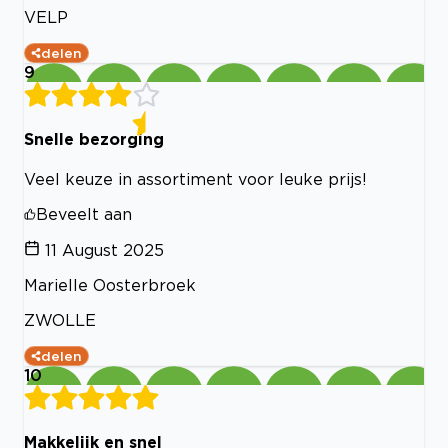
VELP
delen
9
Snelle bezorging
Veel keuze in assortiment voor leuke prijs!
Beveelt aan
11 August 2025
Marielle Oosterbroek
ZWOLLE
delen
10
Makkelijk en snel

____________

Skip the pictures, then return the rest of the data exactly.

VELP
delen
9
Snelle bezorging
Veel keuze in assortiment voor leuke prijs!
Beveelt aan
11 August 2025
Marielle Oosterbroek
ZWOLLE
delen
10
Makkelijk en snel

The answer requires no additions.